In [60]:
import pandas as pd
import numpy as np
import seaborn as sns
import matplotlib.pyplot as plt
from datetime import datetime, timedelta, timezone

# Set pandas options to display all rows and columns
pd.set_option('display.max_rows', None)
pd.set_option('display.max_columns', None)

In [11]:
# target variable
price = pd.read_csv('D:\Python Projects\git_projects\BESS\data\data_June2024_Dec2024\price_01062024_31122024.csv')

# independent variables
ail = pd.read_csv('D:\Python Projects\git_projects\BESS\data\data_June2024_Dec2024\AIL_01062024_31122024.csv')
solar = pd.read_csv('D:\Python Projects\git_projects\BESS\data\data_June2024_Dec2024\solar_generation_june_dec_2024_2.csv')
wind = pd.read_csv('D:\Python Projects\git_projects\BESS\data\data_June2024_Dec2024\wind_generation_june_dec_2024_2.csv')
temp_calgary = pd.read_csv('D:/Python Projects/git_projects/BESS/data/data_June2024_Dec2024/temperature_calgary_01062024_31122024.csv')
temp_edmonton = pd.read_csv('D:/Python Projects/git_projects/BESS/data/data_June2024_Dec2024/temperature_edmonton_01062024_31122024.csv')
temp_fortmc = pd.read_csv('D:/Python Projects/git_projects/BESS/data/data_June2024_Dec2024/temperature_fortmc_01062024_31122024.csv')
ws_calgary = pd.read_csv('D:\Python Projects\git_projects\BESS\data\data_June2024_Dec2024\windspeed_calgary_01062024_31122024.csv')
ws_edmonton = pd.read_csv('D:\Python Projects\git_projects\BESS\data\data_June2024_Dec2024\windspeed_edmonton_01062024_31122024.csv')
ws_fortmc = pd.read_csv('D:\Python Projects\git_projects\BESS\data\data_June2024_Dec2024\windspeed_fortmc_01062024_31122024.csv')

In [49]:
price.rename(columns={'begin_datetime_mpt': 'datetime_', 'rolling_30day_avg': 'rolling_30day_avg_price'}, inplace=True)

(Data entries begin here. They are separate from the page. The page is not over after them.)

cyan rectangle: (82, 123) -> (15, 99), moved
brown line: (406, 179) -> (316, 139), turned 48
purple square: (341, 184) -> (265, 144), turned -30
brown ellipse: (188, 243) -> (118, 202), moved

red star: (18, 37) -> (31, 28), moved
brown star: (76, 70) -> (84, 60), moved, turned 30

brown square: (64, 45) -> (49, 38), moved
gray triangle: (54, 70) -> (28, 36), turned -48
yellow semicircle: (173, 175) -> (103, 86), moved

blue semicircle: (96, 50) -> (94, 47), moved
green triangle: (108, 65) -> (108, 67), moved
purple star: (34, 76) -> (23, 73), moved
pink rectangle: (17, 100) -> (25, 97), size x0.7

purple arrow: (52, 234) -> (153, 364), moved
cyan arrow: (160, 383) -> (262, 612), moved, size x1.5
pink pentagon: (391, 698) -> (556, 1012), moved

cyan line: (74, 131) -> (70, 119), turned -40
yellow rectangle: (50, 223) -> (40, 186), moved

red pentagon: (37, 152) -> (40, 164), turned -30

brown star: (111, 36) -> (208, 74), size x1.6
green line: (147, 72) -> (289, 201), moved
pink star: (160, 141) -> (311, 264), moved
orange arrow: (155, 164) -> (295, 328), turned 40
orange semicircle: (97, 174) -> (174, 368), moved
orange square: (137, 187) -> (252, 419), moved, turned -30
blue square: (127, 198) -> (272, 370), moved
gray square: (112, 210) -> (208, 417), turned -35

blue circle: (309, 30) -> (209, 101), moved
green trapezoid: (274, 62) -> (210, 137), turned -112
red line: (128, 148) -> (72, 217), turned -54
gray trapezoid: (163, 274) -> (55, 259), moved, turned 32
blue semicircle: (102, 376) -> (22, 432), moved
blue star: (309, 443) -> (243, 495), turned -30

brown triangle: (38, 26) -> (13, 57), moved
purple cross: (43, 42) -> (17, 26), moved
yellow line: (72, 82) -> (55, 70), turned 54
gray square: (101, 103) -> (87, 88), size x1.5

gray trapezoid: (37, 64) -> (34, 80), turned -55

ail.rename(columns={'begin_datetime_mpt': 'datetime_'}, inplace=True)

solar.rename(columns={'Date (MPT)': 'datetime_', 'Volume':'solar_generation'}, inplace=True)

wind.rename(columns={'Date (MPT)': 'datetime_', 'Volume':'wind_generation'}, inplace=True)

temp_calgary.rename(columns={'Timestamp_mst': 'datetime_', 'Temperature (degree C)':'temp_calgary'}, inplace=True)

temp_edmonton.rename(columns={'Timestamp_mst': 'datetime_', 'Temperature (degree C)':'temp_edmonton'}, inplace=True)

temp_fortmc.rename(columns={'Timestamp_mst': 'datetime_', 'Temperature (degree C)':'temp_fortmc'}, inplace=True)

ws_calgary.rename(columns={'Timestamp_mst': 'datetime_', 'WIND_SPEED':'ws_calgary'}, inplace=True)

ws_edmonton.rename(columns={'Timestamp_mst': 'datetime_', 'WIND_SPEED':'ws_edmonton'}, inplace=True)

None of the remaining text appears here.